In this blog, Dr Richard Fields looks at the need to be creative in developing transformative technologies such as advancements in battery life, in order to stave off an environmental disaster and ultimately safeguard humanity’s survival.
• The cost of batteries has fallen faster than even the most optimistic forecasts, which means the future for Electric Vehicles is looking very bright.
• Advanced materials may be able to increase the power of a battery by roughly one third which makes them more efficient; however, these types of batteries can degrade rapidly.
• The UK Government needs to adopt a more ambitious target in banning the sale of petrol and diesel cars, giving a clear indication to industry that Electric Vehicles is the future.

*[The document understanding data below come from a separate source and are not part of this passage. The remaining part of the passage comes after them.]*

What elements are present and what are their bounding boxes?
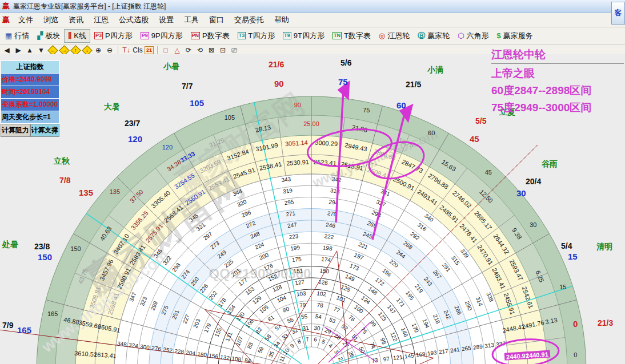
customer-service-button[interactable]: 客	[611, 2, 625, 25]
menu-item-工具[interactable]: 工具	[179, 14, 204, 25]
wheel-number: 174	[321, 256, 331, 263]
toolbar-label: T数字表	[344, 31, 371, 41]
toolbar-hexagon-button[interactable]: ⬡六角形	[454, 29, 492, 43]
wheel-number: 145	[404, 352, 414, 359]
toolbar-winner-service-button[interactable]: $赢家服务	[493, 29, 537, 43]
title-bar: 赢 赢家江恩专业版[赢家服务平台] - [上证指数 江恩轮]	[0, 0, 625, 13]
page-left-button[interactable]: ◀	[2, 46, 12, 55]
toolbar-t-number-table-button[interactable]: TNT数字表	[328, 29, 375, 43]
toolbar-label: P数字表	[202, 31, 230, 41]
shift-up-button[interactable]: ↑	[70, 46, 81, 55]
toolbar-p9-square-button[interactable]: P99P四方形	[137, 29, 187, 43]
calc-support-button[interactable]: 计算支撑	[30, 124, 60, 137]
degree-label-15: 15	[568, 252, 578, 261]
rotate-ccw-button[interactable]: ⟲	[195, 46, 205, 55]
date-label-21-6: 21/6	[269, 60, 284, 69]
wheel-number: 252	[163, 346, 173, 354]
menu-item-交易委托[interactable]: 交易委托	[229, 14, 269, 25]
step-up-button[interactable]: ▲	[25, 46, 35, 55]
toolbar-p-number-table-button[interactable]: PNP数字表	[187, 29, 234, 43]
menu-item-江恩[interactable]: 江恩	[89, 14, 114, 25]
menu-item-资讯[interactable]: 资讯	[63, 14, 89, 25]
zoom-in-button[interactable]: ⊕	[93, 46, 103, 55]
square-tool-button[interactable]: □	[161, 46, 171, 55]
shift-right-button[interactable]: →	[59, 46, 69, 55]
p-number-table-icon: PN	[191, 32, 201, 39]
toolbar-t-square-button[interactable]: T3T四方形	[234, 29, 279, 43]
degree-label-105: 105	[190, 98, 204, 108]
toolbar-kline-button[interactable]: ⫼K线	[64, 29, 90, 43]
degree-label-120: 120	[128, 134, 142, 144]
wheel-number: 156	[209, 352, 219, 359]
wheel-number: 103	[296, 290, 306, 297]
wheel-number: 247	[287, 221, 297, 229]
toolbar-p-square-button[interactable]: P3P四方形	[90, 29, 137, 43]
wheel-number: 223	[289, 233, 299, 240]
zoom-out-button[interactable]: ⊖	[105, 46, 115, 55]
toolbar-quotes-table-button[interactable]: ▦行情	[1, 29, 33, 43]
toolbar-label: 9P四方形	[151, 31, 183, 41]
page-right-button[interactable]: ▶	[13, 46, 23, 55]
time-row: 时间=20190104	[1, 86, 59, 99]
main-toolbar: ▦行情▞板块⫼K线P3P四方形P99P四方形PNP数字表T3T四方形T99T四方…	[0, 27, 625, 45]
wheel-number: 246	[326, 221, 336, 229]
cls-button[interactable]: Cls	[133, 46, 143, 55]
winner-service-icon: $	[497, 32, 501, 39]
degree-inner-label: 150	[70, 245, 81, 252]
rotate-cw-button[interactable]: ⟳	[183, 46, 194, 55]
menu-item-公式选股[interactable]: 公式选股	[114, 14, 154, 25]
wheel-number: 324	[129, 342, 139, 349]
degree-inner-label: 30	[530, 221, 536, 228]
wheel-number: 222	[324, 233, 334, 240]
p9-square-icon: P9	[141, 32, 149, 39]
degree-inner-label: 105	[225, 114, 235, 121]
date-label-7-8: 7/8	[59, 176, 70, 185]
t9-square-icon: T9	[283, 32, 291, 39]
application-window: { "window": { "title": "赢家江恩专业版[赢家服务平台] …	[0, 0, 625, 364]
menu-logo-icon: 赢	[2, 15, 10, 25]
wheel-number: 169	[415, 351, 426, 358]
degree-inner-label: 15	[559, 284, 566, 290]
shift-left-button[interactable]: ←	[47, 46, 58, 55]
hexagon-icon: ⬡	[458, 32, 464, 39]
triangle-tool-button[interactable]: △	[172, 46, 182, 55]
wheel-number: 193	[427, 349, 437, 357]
toolbar-winner-wheel-button[interactable]: Ⓑ赢家轮	[414, 29, 454, 43]
menu-item-设置[interactable]: 设置	[154, 14, 179, 25]
screen-button[interactable]: ⎚	[229, 46, 239, 55]
toolbar-sector-blocks-button[interactable]: ▞板块	[33, 29, 64, 43]
menu-item-窗口[interactable]: 窗口	[204, 14, 229, 25]
calendar-button[interactable]: 21	[144, 46, 154, 55]
step-down-button[interactable]: ▼	[36, 46, 46, 55]
wheel-number: 121	[392, 354, 403, 361]
degree-label-45: 45	[470, 134, 479, 144]
wheel-number: 132	[220, 354, 230, 361]
wheel-number: 150	[319, 267, 330, 274]
wheel-number: 295	[284, 199, 294, 206]
toolbar-label: T四方形	[248, 31, 275, 41]
wheel-number: 217	[438, 347, 448, 355]
wheel-number: 289	[472, 343, 483, 351]
t-square-icon: T3	[238, 32, 246, 39]
shrink-button[interactable]: ⊡	[218, 46, 228, 55]
toolbar-t9-square-button[interactable]: T99T四方形	[279, 29, 328, 43]
toolbar-label: K线	[74, 31, 86, 41]
wheel-number: 276	[151, 345, 162, 352]
date-label-5-6: 5/6	[340, 58, 351, 67]
menu-item-浏览[interactable]: 浏览	[38, 14, 63, 25]
date-label-5-4: 5/4	[561, 241, 572, 250]
wheel-number: 265	[461, 345, 471, 352]
wheel-number: 342	[331, 176, 342, 183]
toolbar-label: 江恩轮	[387, 31, 410, 41]
degree-inner-label: 165	[47, 310, 58, 317]
calendar-icon: 21	[145, 46, 154, 54]
toolbar-gann-wheel-button[interactable]: ◎江恩轮	[375, 29, 414, 43]
menu-item-帮助[interactable]: 帮助	[269, 14, 294, 25]
t-down-button[interactable]: T↓	[121, 46, 131, 55]
shift-down-button[interactable]: ↓	[82, 46, 92, 55]
menu-item-文件[interactable]: 文件	[13, 14, 38, 25]
expand-button[interactable]: ⊠	[206, 46, 217, 55]
degree-label-60: 60	[396, 100, 406, 110]
toolbar-label: 9T四方形	[294, 31, 324, 41]
calc-resistance-button[interactable]: 计算阻力	[1, 124, 30, 137]
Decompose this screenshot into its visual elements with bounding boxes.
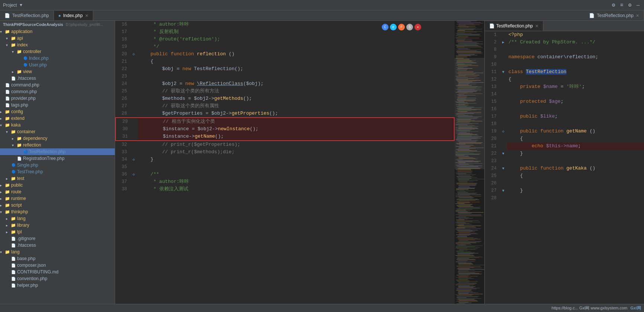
gutter-marker [500, 105, 507, 113]
tree-arrow: ▾ [0, 123, 4, 127]
browser-icons: C e F S ✕ [382, 24, 421, 30]
tree-item-index.php[interactable]: 🔵Index.php [0, 55, 115, 62]
tree-item-tpl[interactable]: ▸📁tpl [0, 229, 115, 235]
config-icon[interactable]: ⚙ [627, 2, 633, 8]
gutter-marker [500, 76, 507, 83]
tree-item-library[interactable]: ▸📁library [0, 222, 115, 229]
tree-item-helper.php[interactable]: 📄helper.php [0, 282, 115, 289]
tree-item-route[interactable]: ▸📁route [0, 188, 115, 195]
tree-arrow: ▾ [0, 30, 4, 34]
right-tab-close[interactable]: ✕ [535, 24, 539, 29]
tree-item-thinkphp[interactable]: ▾📁thinkphp [0, 208, 115, 215]
tree-item-registrationtree.php[interactable]: 📄RegistrationTree.php [0, 155, 115, 162]
token: (); [234, 66, 243, 72]
chrome-icon[interactable]: C [382, 24, 388, 30]
token: { [508, 173, 523, 178]
file-icon: 📁 [10, 216, 16, 221]
tree-item-api[interactable]: ▾📁api [0, 35, 115, 42]
tree-arrow: ▸ [0, 203, 4, 207]
token: /** Created by PhpStorm. ...*/ [508, 39, 595, 45]
tree-item-reflection[interactable]: ▾📁reflection [0, 142, 115, 148]
main-editor-scroll[interactable]: 16 * author:咔咔17 * 反射机制18 * @route('refl… [115, 21, 455, 304]
tree-item-controller[interactable]: ▾📁controller [0, 48, 115, 55]
tree-item-testreflection.php[interactable]: 🔵TestReflection.php [0, 148, 115, 155]
tree-arrow: ▸ [6, 177, 10, 181]
ie-icon[interactable]: e [390, 24, 397, 30]
gutter-marker [500, 120, 507, 128]
tab-icon: ● [58, 13, 61, 18]
tree-item-test[interactable]: ▸📁test [0, 175, 115, 182]
tab-testreflection1[interactable]: 📄 TestReflection.php [0, 11, 54, 20]
code-text [137, 73, 455, 80]
code-line: 26 [485, 180, 644, 187]
token: * 反射机制 [139, 29, 179, 35]
gutter-marker [500, 46, 507, 53]
tree-item-label: thinkphp [11, 209, 28, 214]
tree-item-provider.php[interactable]: 📄provider.php [0, 95, 115, 102]
tree-item-application[interactable]: ▾📁application [0, 28, 115, 35]
tree-item-base.php[interactable]: 📄base.php [0, 255, 115, 262]
tree-item-runtime[interactable]: ▸📁runtime [0, 195, 115, 202]
tree-item-.gitignore[interactable]: 📄.gitignore [0, 235, 115, 242]
tree-item-label: view [23, 69, 32, 74]
tree-item-user.php[interactable]: 🔵User.php [0, 62, 115, 68]
project-dropdown-arrow[interactable]: ▼ [20, 3, 22, 7]
token: \ReflectionClass [197, 81, 243, 86]
tree-item-.htaccess[interactable]: 📄.htaccess [0, 75, 115, 82]
tree-item-single.php[interactable]: 🔵Single.php [0, 162, 115, 168]
gutter-marker [130, 102, 137, 110]
tree-item-common.php[interactable]: 📄common.php [0, 88, 115, 95]
tree-item-convention.php[interactable]: 📄convention.php [0, 275, 115, 282]
code-line: 27 // 获取这个类的所有属性 [115, 102, 455, 110]
tree-item-testtree.php[interactable]: 🔵TestTree.php [0, 168, 115, 175]
right-tab-testreflection[interactable]: 📄 TestReflection.php ✕ [485, 21, 543, 31]
project-path: D:\phpstudy_pro\W... [66, 23, 103, 27]
tree-item-container[interactable]: ▾📁container [0, 128, 115, 135]
file-icon: 🔵 [10, 170, 16, 174]
tab-close-index[interactable]: ✕ [85, 13, 88, 18]
file-icon: 📁 [16, 136, 22, 141]
tree-item-kaka[interactable]: ▾📁kaka [0, 122, 115, 128]
code-text: echo $this->name; [507, 142, 644, 150]
tree-item-lang[interactable]: ▸📁lang [0, 215, 115, 222]
token: (); [215, 134, 224, 139]
code-text: $obj = new TestReflection(); [137, 65, 455, 73]
menu-icon[interactable]: ≡ [619, 2, 625, 8]
tree-item-view[interactable]: ▸📁view [0, 68, 115, 75]
tree-item-index[interactable]: ▾📁index [0, 42, 115, 48]
tree-arrow: ▾ [0, 210, 4, 214]
minimize-icon[interactable]: — [635, 2, 641, 8]
line-number: 9 [485, 53, 500, 61]
tree-item-command.php[interactable]: 📄command.php [0, 82, 115, 88]
right-tab-label: TestReflection.php [496, 23, 533, 29]
tree-item-composer.json[interactable]: 📄composer.json [0, 262, 115, 269]
tree-item-dependency[interactable]: ▸📁dependency [0, 135, 115, 142]
tree-item-lang[interactable]: ▾📁lang [0, 249, 115, 255]
code-line: 15 protected $age; [485, 98, 644, 105]
tab-index[interactable]: ● Index.php ✕ [54, 11, 93, 20]
tree-item-config[interactable]: ▸📁config [0, 108, 115, 115]
tree-item-label: container [17, 129, 35, 134]
tab-close-testreflection2[interactable]: ✕ [636, 13, 639, 18]
gutter-marker [500, 180, 507, 187]
gutter-marker [130, 141, 137, 148]
file-icon: 📁 [10, 129, 16, 134]
tree-item-public[interactable]: ▸📁public [0, 182, 115, 188]
tree-item-extend[interactable]: ▸📁extend [0, 115, 115, 122]
code-text: namespace container\reflection; [507, 53, 644, 61]
tree-item-script[interactable]: ▸📁script [0, 202, 115, 208]
tree-arrow: ▸ [0, 190, 4, 194]
close-browser-icon[interactable]: ✕ [414, 24, 421, 30]
settings-icon[interactable]: ⚙ [611, 2, 617, 8]
tab-testreflection2[interactable]: 📄 TestReflection.php ✕ [585, 11, 644, 20]
token: * @route('reflection'); [139, 36, 220, 42]
tree-item-.htaccess[interactable]: 📄.htaccess [0, 242, 115, 249]
code-text: */ [137, 43, 455, 50]
tree-item-tags.php[interactable]: 📄tags.php [0, 102, 115, 108]
safari-icon[interactable]: S [406, 24, 413, 30]
tree-item-contributing.md[interactable]: 📄CONTRIBUTING.md [0, 269, 115, 275]
right-editor-scroll[interactable]: 1<?php2▶/** Created by PhpStorm. ...*/89… [485, 31, 644, 304]
firefox-icon[interactable]: F [398, 24, 405, 30]
token: newInstance [218, 126, 250, 132]
gutter-marker [500, 91, 507, 98]
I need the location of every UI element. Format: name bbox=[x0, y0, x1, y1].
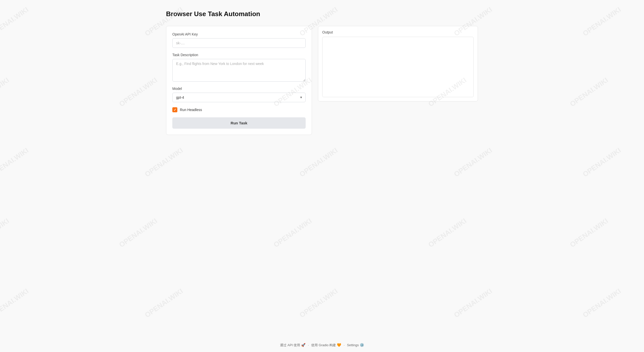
right-panel: Output bbox=[318, 26, 478, 101]
checkmark-icon: ✓ bbox=[174, 108, 176, 112]
page-title: Browser Use Task Automation bbox=[166, 10, 478, 18]
headless-label[interactable]: Run Headless bbox=[180, 108, 202, 112]
model-field-group: Model gpt-4 gpt-3.5-turbo gpt-4-turbo ▼ bbox=[172, 87, 306, 102]
footer-settings-label: Settings bbox=[347, 343, 359, 347]
task-description-label: Task Description bbox=[172, 53, 306, 57]
model-select-wrapper: gpt-4 gpt-3.5-turbo gpt-4-turbo ▼ bbox=[172, 93, 306, 102]
page-container: Browser Use Task Automation OpenAI API K… bbox=[146, 0, 498, 155]
footer-gradio-text: 使用 Gradio 构建 bbox=[311, 343, 336, 347]
footer-gradio-icon: 🧡 bbox=[337, 343, 342, 347]
headless-checkbox[interactable]: ✓ bbox=[172, 107, 177, 112]
model-select[interactable]: gpt-4 gpt-3.5-turbo gpt-4-turbo bbox=[172, 93, 306, 102]
footer-dot-1: · bbox=[308, 343, 309, 347]
left-panel: OpenAI API Key Task Description Model gp… bbox=[166, 26, 312, 135]
model-label: Model bbox=[172, 87, 306, 91]
footer-api-prefix: 通过 API 使用 bbox=[280, 343, 300, 347]
footer-settings-icon: ⚙️ bbox=[360, 343, 364, 347]
headless-checkbox-row: ✓ Run Headless bbox=[172, 107, 306, 112]
footer-dot-2: · bbox=[344, 343, 345, 347]
output-area bbox=[322, 37, 474, 97]
run-task-button[interactable]: Run Task bbox=[172, 117, 306, 129]
api-key-field-group: OpenAI API Key bbox=[172, 32, 306, 48]
main-content: OpenAI API Key Task Description Model gp… bbox=[166, 26, 478, 135]
api-key-label: OpenAI API Key bbox=[172, 32, 306, 36]
api-key-input[interactable] bbox=[172, 38, 306, 48]
footer: 通过 API 使用 🚀 · 使用 Gradio 构建 🧡 · Settings … bbox=[0, 338, 644, 352]
task-description-field-group: Task Description bbox=[172, 53, 306, 82]
footer-api-icon: 🚀 bbox=[301, 343, 306, 347]
footer-settings-link[interactable]: Settings ⚙️ bbox=[347, 343, 364, 347]
task-description-input[interactable] bbox=[172, 59, 306, 82]
output-label: Output bbox=[322, 30, 474, 34]
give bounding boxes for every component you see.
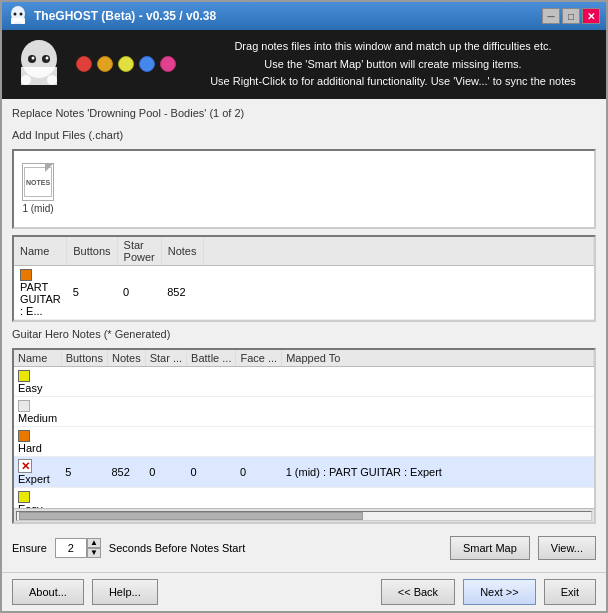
horizontal-scrollbar[interactable]: [14, 508, 594, 522]
app-icon: [8, 6, 28, 26]
cell-battle: 0: [187, 457, 236, 488]
table-row[interactable]: Hard: [14, 427, 594, 457]
svg-rect-5: [21, 20, 25, 24]
table-row[interactable]: Easy: [14, 366, 594, 396]
file-icon-inner: NOTES: [24, 167, 52, 197]
back-button[interactable]: << Back: [381, 579, 455, 605]
cell-name: PART GUITAR : E...: [14, 265, 67, 319]
scroll-track: [16, 511, 592, 521]
footer-left: About... Help...: [12, 579, 158, 605]
svg-rect-12: [21, 75, 31, 85]
cell-name: Medium: [14, 396, 61, 426]
ensure-input[interactable]: [55, 538, 87, 558]
ensure-text: Seconds Before Notes Start: [109, 542, 442, 554]
main-content: Replace Notes 'Drowning Pool - Bodies' (…: [2, 99, 606, 572]
about-button[interactable]: About...: [12, 579, 84, 605]
footer-right: << Back Next >> Exit: [381, 579, 596, 605]
smart-map-button[interactable]: Smart Map: [450, 536, 530, 560]
gh-col-star: Star ...: [145, 350, 186, 367]
col-buttons: Buttons: [67, 237, 117, 266]
cell-notes: 852: [161, 265, 203, 319]
gh-col-battle: Battle ...: [187, 350, 236, 367]
col-name: Name: [14, 237, 67, 266]
cell-notes: 852: [107, 457, 145, 488]
input-table-container: Name Buttons Star Power Notes PART GUITA…: [12, 235, 596, 322]
cell-mapped: 1 (mid) : PART GUITAR : Expert: [282, 457, 594, 488]
title-text: TheGHOST (Beta) - v0.35 / v0.38: [34, 9, 542, 23]
svg-point-10: [32, 57, 35, 60]
input-table-header-row: Name Buttons Star Power Notes: [14, 237, 594, 266]
help-button[interactable]: Help...: [92, 579, 158, 605]
cell-extra: [203, 265, 594, 319]
col-star-power: Star Power: [117, 237, 161, 266]
dot-yellow: [118, 56, 134, 72]
color-indicator: [20, 269, 32, 281]
title-bar: TheGHOST (Beta) - v0.35 / v0.38 ─ □ ✕: [2, 2, 606, 30]
col-extra: [203, 237, 594, 266]
close-button[interactable]: ✕: [582, 8, 600, 24]
spinner-down-button[interactable]: ▼: [87, 548, 101, 558]
cell-name: ✕ Expert: [14, 457, 61, 488]
file-icon: NOTES: [22, 163, 54, 201]
gh-table-header-row: Name Buttons Notes Star ... Battle ... F…: [14, 350, 594, 367]
input-table: Name Buttons Star Power Notes PART GUITA…: [14, 237, 594, 320]
header-area: Drag notes files into this window and ma…: [2, 30, 606, 99]
ghost-logo: [14, 39, 64, 89]
gh-table-wrapper: Name Buttons Notes Star ... Battle ... F…: [12, 348, 596, 524]
gh-col-notes: Notes: [107, 350, 145, 367]
minimize-button[interactable]: ─: [542, 8, 560, 24]
exit-button[interactable]: Exit: [544, 579, 596, 605]
input-files-label: Add Input Files (.chart): [12, 129, 596, 141]
col-notes: Notes: [161, 237, 203, 266]
cell-name: Easy: [14, 366, 61, 396]
spinner-up-button[interactable]: ▲: [87, 538, 101, 548]
file-item: NOTES 1 (mid): [22, 163, 54, 214]
gh-table-scroll[interactable]: Name Buttons Notes Star ... Battle ... F…: [14, 350, 594, 508]
cell-buttons: 5: [67, 265, 117, 319]
cell-buttons: 5: [61, 457, 107, 488]
spinner: ▲ ▼: [55, 538, 101, 558]
traffic-lights: [76, 56, 176, 72]
gh-notes-label: Guitar Hero Notes (* Generated): [12, 328, 596, 340]
svg-point-11: [46, 57, 49, 60]
file-drop-area[interactable]: NOTES 1 (mid): [12, 149, 596, 229]
gh-table: Name Buttons Notes Star ... Battle ... F…: [14, 350, 594, 508]
replace-label: Replace Notes 'Drowning Pool - Bodies' (…: [12, 107, 596, 119]
gh-col-mapped: Mapped To: [282, 350, 594, 367]
table-row[interactable]: ✕ Expert 5 852 0 0 0 1 (mid) : PART GUIT…: [14, 457, 594, 488]
cell-name: Easy Rhythm: [14, 488, 61, 508]
cell-face: 0: [236, 457, 282, 488]
main-window: TheGHOST (Beta) - v0.35 / v0.38 ─ □ ✕: [0, 0, 608, 613]
cell-name: Hard: [14, 427, 61, 457]
scroll-thumb: [19, 512, 363, 520]
header-instructions: Drag notes files into this window and ma…: [192, 38, 594, 91]
ensure-row: Ensure ▲ ▼ Seconds Before Notes Start Sm…: [12, 530, 596, 564]
window-controls: ─ □ ✕: [542, 8, 600, 24]
gh-col-buttons: Buttons: [61, 350, 107, 367]
svg-rect-4: [11, 20, 15, 24]
gh-col-name: Name: [14, 350, 61, 367]
ensure-label: Ensure: [12, 542, 47, 554]
maximize-button[interactable]: □: [562, 8, 580, 24]
svg-point-2: [14, 13, 17, 16]
table-row[interactable]: Easy Rhythm: [14, 488, 594, 508]
footer: About... Help... << Back Next >> Exit: [2, 572, 606, 611]
cell-star: 0: [145, 457, 186, 488]
cell-star-power: 0: [117, 265, 161, 319]
view-button[interactable]: View...: [538, 536, 596, 560]
dot-orange: [97, 56, 113, 72]
checkbox-x-icon[interactable]: ✕: [18, 459, 32, 473]
dot-blue: [139, 56, 155, 72]
gh-col-face: Face ...: [236, 350, 282, 367]
dot-pink: [160, 56, 176, 72]
spinner-buttons: ▲ ▼: [87, 538, 101, 558]
table-row[interactable]: PART GUITAR : E... 5 0 852: [14, 265, 594, 319]
svg-rect-13: [47, 75, 57, 85]
svg-point-3: [20, 13, 23, 16]
file-label: 1 (mid): [22, 203, 53, 214]
next-button[interactable]: Next >>: [463, 579, 536, 605]
dot-red: [76, 56, 92, 72]
table-row[interactable]: Medium: [14, 396, 594, 426]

• New, more dynamic research strategies are needed where working closely with innovation accelerators and industrial partners is the norm.
Advanced materials are my favourite kind of materials. Why? Because I believe they could help dramatically improve our world. We already use many in high-tech applications: aircraft engines use blended metals known as metallic superalloys; computer chips use ultra-thin, nano-scale silicon wafers; and smartphones use chemically strengthened glass. Smashing! (Or rather not).
All these materials were developed and applied to address specific technical issues; we need something stronger, thinner, less corrosive, and so on. They enabled globally transformative technologies, ones with great socio-economic benefits.
But the world now needs us to develop transformative technologies with a difference. Not for cheaper air travel or larger media networks, but to stave off an environmental catastrophe which threatens the existence of our civilisation.
My day job is to look at how advanced materials can be used to improve electrochemical energy storage devices – in other words things that store electricity, like batteries and supercapacitors, which I do at the Graphene Engineering Innovation Centre (GEIC). From hearing aids to cars, wrist watches to laptops, batteries are everywhere, and our world relies on them.
Advanced materials, such as silicon nanoparticles, may be able to increase the power of a battery by roughly one third which makes them more efficient; however, these types of batteries can degrade rapidly. Use of 2D materials, such as graphene, can prevent degradation while maintaining battery life; in other words, you can use and charge your battery many more times before it starts to degrade and needs to be disposed of, which is better for our environment too.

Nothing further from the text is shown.